DBS to securitise its loan portfolio

The Singaporean bank is hoping to pioneer another Asian first, with plans for a synthetic CLO transaction.

Singapore-based investors report that DBS and JPMorgan have been sounding out the market on a S$300 million ($165 million) offering securitizing a portion of the bank's corporate loan portfolio. Should it materialise, the transaction will not only mark a new step in the development of the Singapore ABS market, but also for Asia as a whole, since synthetic CLO's (collateralized loan obligations) have only ever previously been used in Japan.

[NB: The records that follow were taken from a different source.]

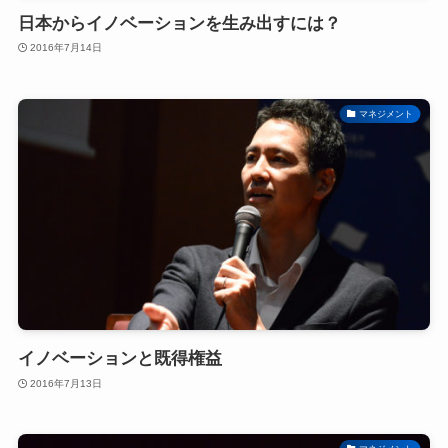
日本からイノベーションを生み出すには？
2016年7月14日
マネジメント
イノベーションと既得権益
2016年7月13日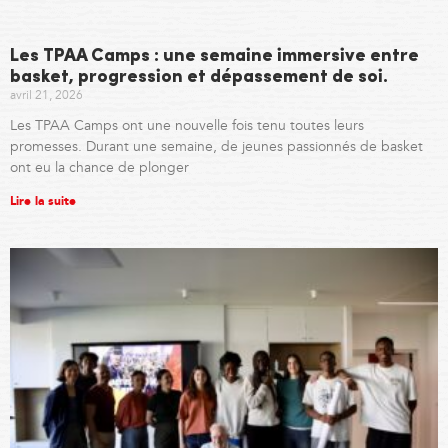
Les TPAA Camps : une semaine immersive entre
basket, progression et dépassement de soi.
avril 21, 2026
Les TPAA Camps ont une nouvelle fois tenu toutes leurs
promesses. Durant une semaine, de jeunes passionnés de basket
ont eu la chance de plonger
Lire la suite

For DBS Bank, the significance of the deal is that it should enable it to manage its capital adequacy ratios more efficiently. As such it does not represent a capital raising, but a capital saving. Synthetic CLO's and CDO's (collateralized debt obligations) have become popular instruments for banks in Europe seeking to move credit risk off their balance sheets and achieve better capital treatment.

DBS Bank, for example, is hoping to reduce the 100% risk weighting for parts of its loan portfolio, although it is not yet clear what the new treatment will be post deal. Unlike a cash securitization, where the assets are removed from the balance sheet and placed in an SPV (special purpose vehicle), here they remain on balance sheet.

The proposed offering is expected to have an average life of three-and-a-half years and will be multi-tranche, although it is believed the leads have not yet finalized whether it will be denominated in US dollars or Singapore dollars. Ratings will also span the gamut of triple-A to triple-B.

For DBS Bank, the deal should provide a cost-efficient means to manage its capital and underscore its reputation for innovation both from a capital management and securitization perspective. Where the former is concerned, DBS became the first investment grade bank (ex Japan) to use the international bond markets to fine tune its capital ratios, when it launched the first of a series of upper tier 2 bond issues in August 1999.

Where the latter is concerned, DBS also launched Singapore's first ever commercial property securitization this May, when it sold a S$984.5 million deal for Raffles City, owned by Raffles Holdings.

For JPMorgan too, the deal represents something of a breakthrough. Despite the fact that a number of DBS's past and current senior executives - including John Olds and Jackson Tai - hail from the US investment bank, it has never before been able to secure a capital markets mandate.